Please retype every entry as written, and keep the pictures out.

== DATA TO PROCESS ==

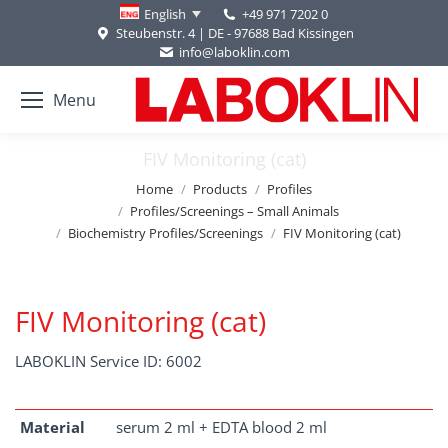
+49 971 7202 0
English
Steubenstr. 4 | DE - 97688 Bad Kissingen
info@laboklin.com
Menu
FIV Monitoring (cat)
You are here:
Home
Products
Profiles
Profiles/Screenings – Small Animals
Biochemistry Profiles/Screenings
FIV Monitoring (cat)
FIV Monitoring (cat)
LABOKLIN Service ID: 6002
Material
serum 2 ml + EDTA blood 2 ml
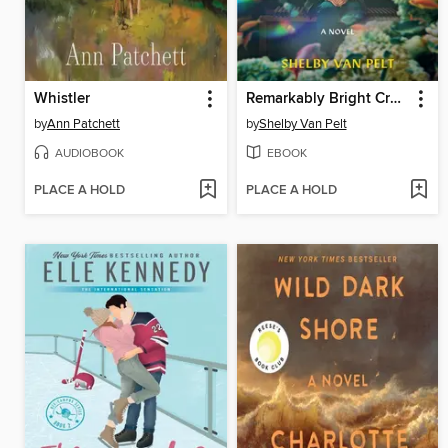
Whistler
Remarkably Bright Creatures
by
Ann Patchett
by
Shelby Van Pelt
AUDIOBOOK
EBOOK
PLACE A HOLD
PLACE A HOLD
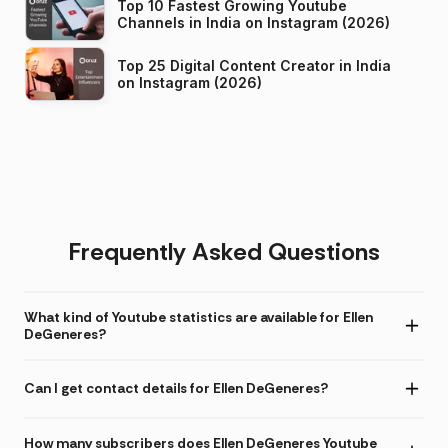
Top 10 Fastest Growing Youtube
Channels in India on Instagram (2026)
Top 25 Digital Content Creator in India
on Instagram (2026)
Frequently Asked Questions
What kind of Youtube statistics are available for Ellen
DeGeneres?
Can I get contact details for Ellen DeGeneres?
How many subscribers does Ellen DeGeneres Youtube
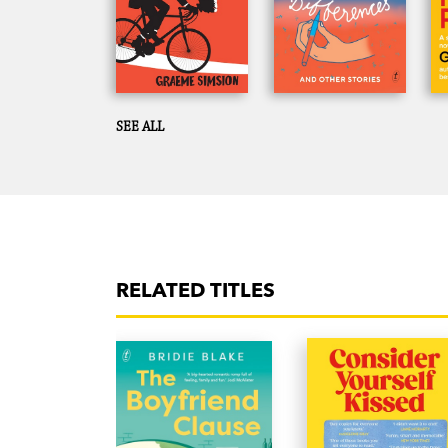
SEE ALL
RELATED TITLES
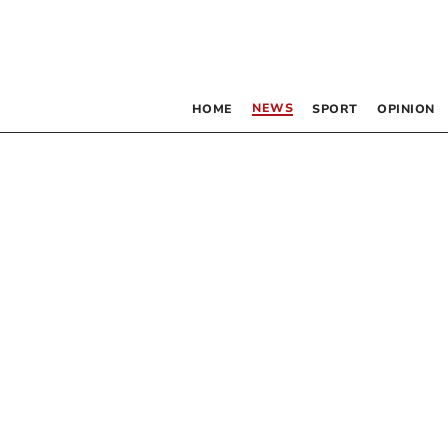
NEWS
HOME
SPORT
OPINION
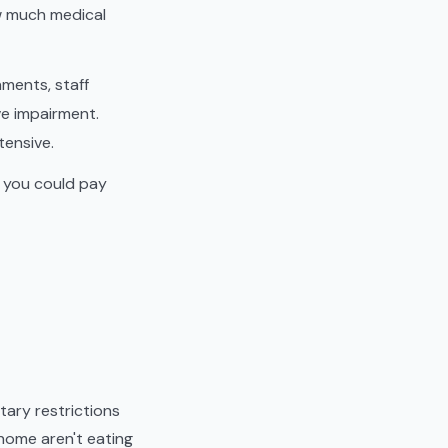
w much medical
ments, staff
ve impairment.
tensive.
t you could pay
tary restrictions
t home aren't eating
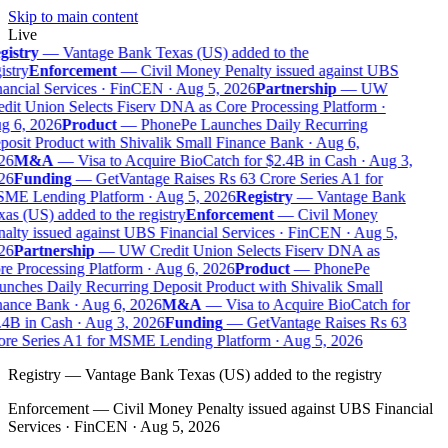
Skip to main content
Live
istry
—
Vantage Bank Texas (US) added to the
istry
Enforcement
—
Civil Money Penalty issued against UBS
ancial Services · FinCEN · Aug 5, 2026
Partnership
—
UW
dit Union Selects Fiserv DNA as Core Processing Platform ·
g 6, 2026
Product
—
PhonePe Launches Daily Recurring
osit Product with Shivalik Small Finance Bank · Aug 6,
26
M&A
—
Visa to Acquire BioCatch for $2.4B in Cash · Aug 3,
26
Funding
—
GetVantage Raises Rs 63 Crore Series A1 for
ME Lending Platform · Aug 5, 2026
Registry
—
Vantage Bank
as (US) added to the registry
Enforcement
—
Civil Money
alty issued against UBS Financial Services · FinCEN · Aug 5,
26
Partnership
—
UW Credit Union Selects Fiserv DNA as
e Processing Platform · Aug 6, 2026
Product
—
PhonePe
nches Daily Recurring Deposit Product with Shivalik Small
ance Bank · Aug 6, 2026
M&A
—
Visa to Acquire BioCatch for
4B in Cash · Aug 3, 2026
Funding
—
GetVantage Raises Rs 63
re Series A1 for MSME Lending Platform · Aug 5, 2026
Registry
—
Vantage Bank Texas (US) added to the registry
Enforcement
—
Civil Money Penalty issued against UBS Financial
Services · FinCEN · Aug 5, 2026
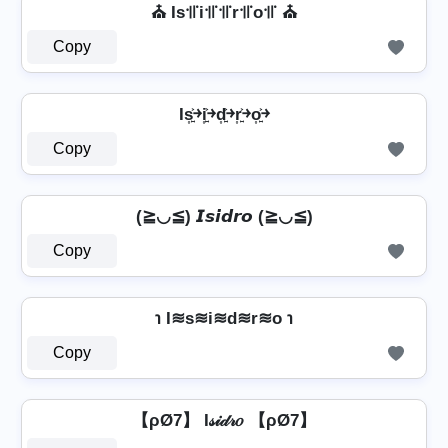
⛪ Is꜉꜍i꜉꜍꜉꜍r꜉꜍o꜉꜍ ⛪
Copy
Is͎͍͐￫i͎͍͐￫d͎͍͐￫r͎͍͐￫o͎͍͐￫
Copy
(≧◡≦) 𝙄𝙨𝙞𝙙𝙧𝙤 (≧◡≦)
Copy
℩ I≋s≋i≋d≋r≋o ℩
Copy
【ρØ7】 I𝓈𝒾𝒹𝓇𝑜 【ρØ7】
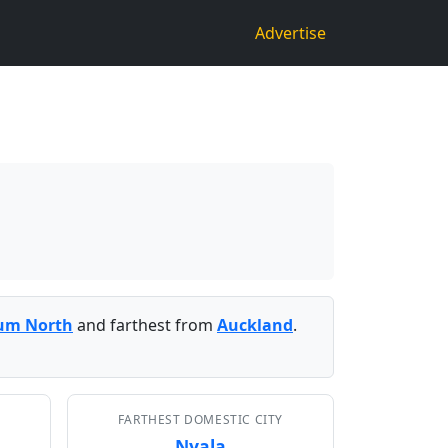
Advertise
um North
and farthest from
Auckland
.
FARTHEST DOMESTIC CITY
Nyala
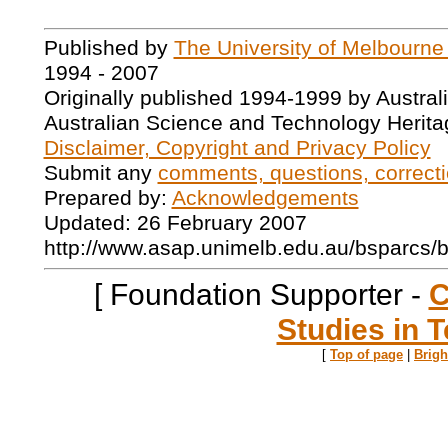
Published by
The University of Melbourne
1994 - 2007
Originally published 1994-1999 by Austral
Australian Science and Technology Herita
Disclaimer, Copyright and Privacy Policy
Submit any
comments, questions, correcti
Prepared by:
Acknowledgements
Updated: 26 February 2007
http://www.asap.unimelb.edu.au/bsparcs/
[ Foundation Supporter -
C
Studies in T
[
Top of page
|
Brig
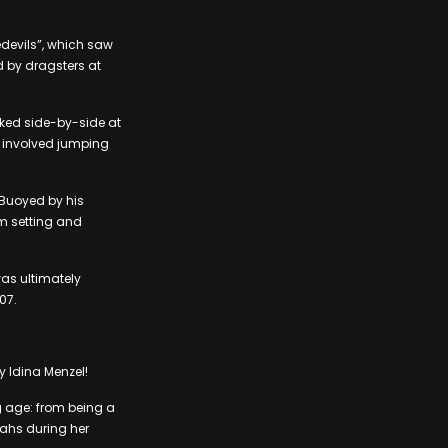
edevils”, which saw
 by dragsters at
rked side-by-side at
h involved jumping
 Buoyed by his
m setting and
 was ultimately
07.
y Idina Menzel!
g age: from being a
ahs during her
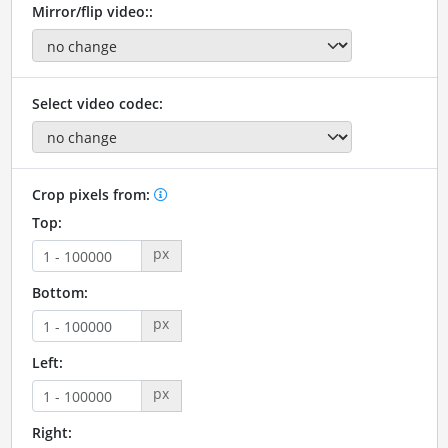
Mirror/flip video::
Select video codec:
Crop pixels from:
Top:
px
Bottom:
px
Left:
px
Right:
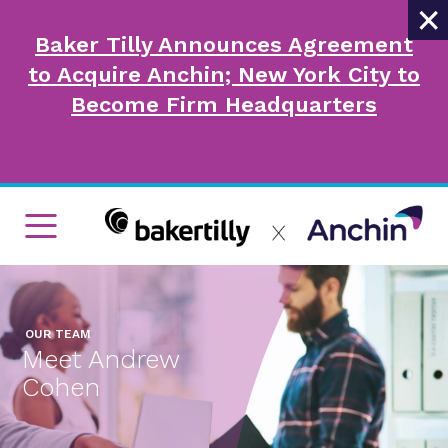
×
Baker Tilly Announces Agreement
to Acquire Anchin; New York City to
Become Firm Headquarters
OUR TEAM
Meet Andrew
Cohen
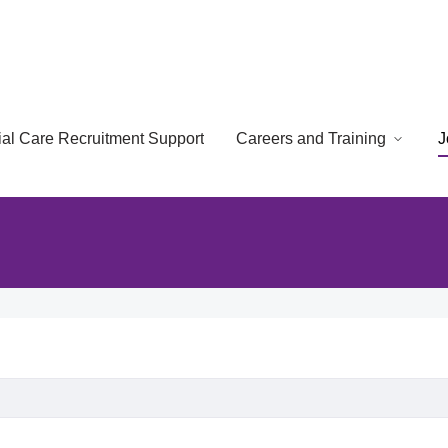
cial Care Recruitment Support
Careers and Training
J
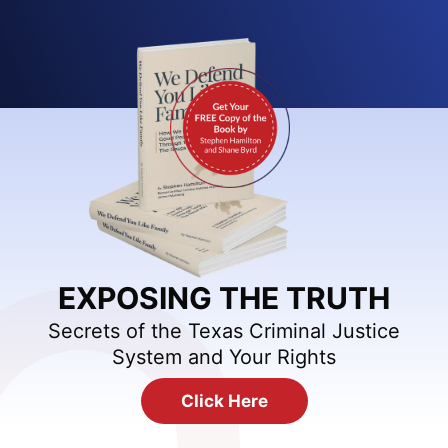
EXPOSING THE TRUTH
Secrets of the Texas Criminal Justice
System and Your Rights
Click Here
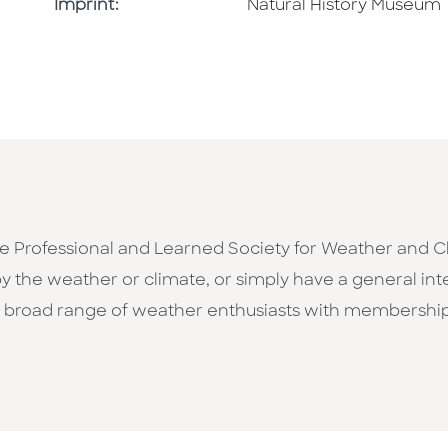
Browse By Imprint
Imprint:
Natural History Museum
he Professional and Learned Society for Weather and C
y the weather or climate, or simply have a general in
d a broad range of weather enthusiasts with membership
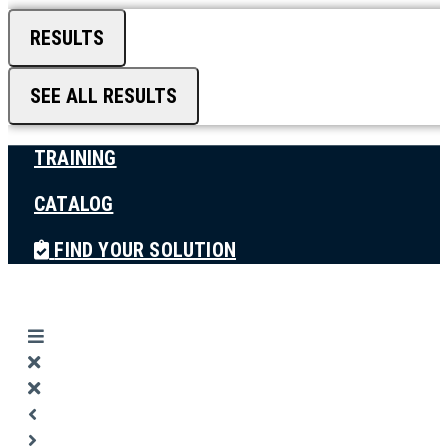
RESULTS
SEE ALL RESULTS
TRAINING
CATALOG
FIND YOUR SOLUTION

===

• _FINISHED EXERCISE_
+49 971 7202 0
English
Steubenstr. 4 | DE - 97688 Bad Kissingen
info@laboklin.com
Menu
FIV Monitoring (cat)
You are here:
Home
Products
Profiles
Profiles/Screenings – Small Animals
Biochemistry Profiles/Screenings
FIV Monitoring (cat)
FIV Monitoring (cat)
LABOKLIN Service ID: 6002
Material
serum 2 ml + EDTA blood 2 ml
Whistler
Remarkably Bright Creatures
by
Ann Patchett
by
Shelby Van Pelt
AUDIOBOOK
EBOOK
PLACE A HOLD
PLACE A HOLD
Top 10 Fastest Growing Youtube
Channels in India on Instagram (2026)
Top 25 Digital Content Creator in India
on Instagram (2026)
Frequently Asked Questions
What kind of Youtube statistics are available for Ellen
DeGeneres?
Can I get contact details for Ellen DeGeneres?
How many subscribers does Ellen DeGeneres Youtube
SEE ALL
RELATED TITLES
NEWS
HOME
SPORT
OPINION
w much medical
ments, staff
ve impairment.
tensive.
t you could pay
tary restrictions
t home aren't eating
Skip to main content
Live
istry
—
Vantage Bank Texas (US) added to the
istry
Enforcement
—
Civil Money Penalty issued against UBS
ancial Services · FinCEN · Aug 5, 2026
Partnership
—
UW
dit Union Selects Fiserv DNA as Core Processing Platform ·
g 6, 2026
Product
—
PhonePe Launches Daily Recurring
osit Product with Shivalik Small Finance Bank · Aug 6,
26
M&A
—
Visa to Acquire BioCatch for $2.4B in Cash · Aug 3,
26
Funding
—
GetVantage Raises Rs 63 Crore Series A1 for
ME Lending Platform · Aug 5, 2026
Registry
—
Vantage Bank
as (US) added to the registry
Enforcement
—
Civil Money
alty issued against UBS Financial Services · FinCEN · Aug 5,
26
Partnership
—
UW Credit Union Selects Fiserv DNA as
e Processing Platform · Aug 6, 2026
Product
—
PhonePe
nches Daily Recurring Deposit Product with Shivalik Small
ance Bank · Aug 6, 2026
M&A
—
Visa to Acquire BioCatch for
4B in Cash · Aug 3, 2026
Funding
—
GetVantage Raises Rs 63
re Series A1 for MSME Lending Platform · Aug 5, 2026
Registry
—
Vantage Bank Texas (US) added to the registry
Enforcement
—
Civil Money Penalty issued against UBS Financial
Services · FinCEN · Aug 5, 2026
⛪ Is꜉꜍i꜉꜍꜉꜍r꜉꜍o꜉꜍ ⛪
Copy
Is͎͍͐￫i͎͍͐￫d͎͍͐￫r͎͍͐￫o͎͍͐￫
Copy
(≧◡≦) 𝙄𝙨𝙞𝙙𝙧𝙤 (≧◡≦)
Copy
℩ I≋s≋i≋d≋r≋o ℩
Copy
【ρØ7】 I𝓈𝒾𝒹𝓇𝑜 【ρØ7】
Advertise
um North
and farthest from
Auckland
.
FARTHEST DOMESTIC CITY
Nyala
Published by
The University of Melbourne
1994 - 2007
Originally published 1994-1999 by Austral
Australian Science and Technology Herita
Disclaimer, Copyright and Privacy Policy
Submit any
comments, questions, correcti
Prepared by:
Acknowledgements
Updated: 26 February 2007
http://www.asap.unimelb.edu.au/bsparcs/
[ Foundation Supporter -
C
Studies in T
[
Top of page
|
Brig
edevils”, which saw
 by dragsters at
rked side-by-side at
h involved jumping
 Buoyed by his
m setting and
 was ultimately
07.
y Idina Menzel!
g age: from being a
ahs during her
Mirror/flip video::
Select video codec:
Crop pixels from:
Top:
px
Bottom:
px
Left:
px
Right:
×
Baker Tilly Announces Agreement
to Acquire Anchin; New York City to
Become Firm Headquarters
OUR TEAM
Meet Andrew
Cohen
cial Care Recruitment Support
Careers and Training
J
EXPOSING THE TRUTH
Secrets of the Texas Criminal Justice
System and Your Rights
Click Here
Browse By Imprint
Imprint:
Natural History Museum
he Professional and Learned Society for Weather and C
y the weather or climate, or simply have a general in
d a broad range of weather enthusiasts with membership
RESULTS
SEE ALL RESULTS
TRAINING
CATALOG
FIND YOUR SOLUTION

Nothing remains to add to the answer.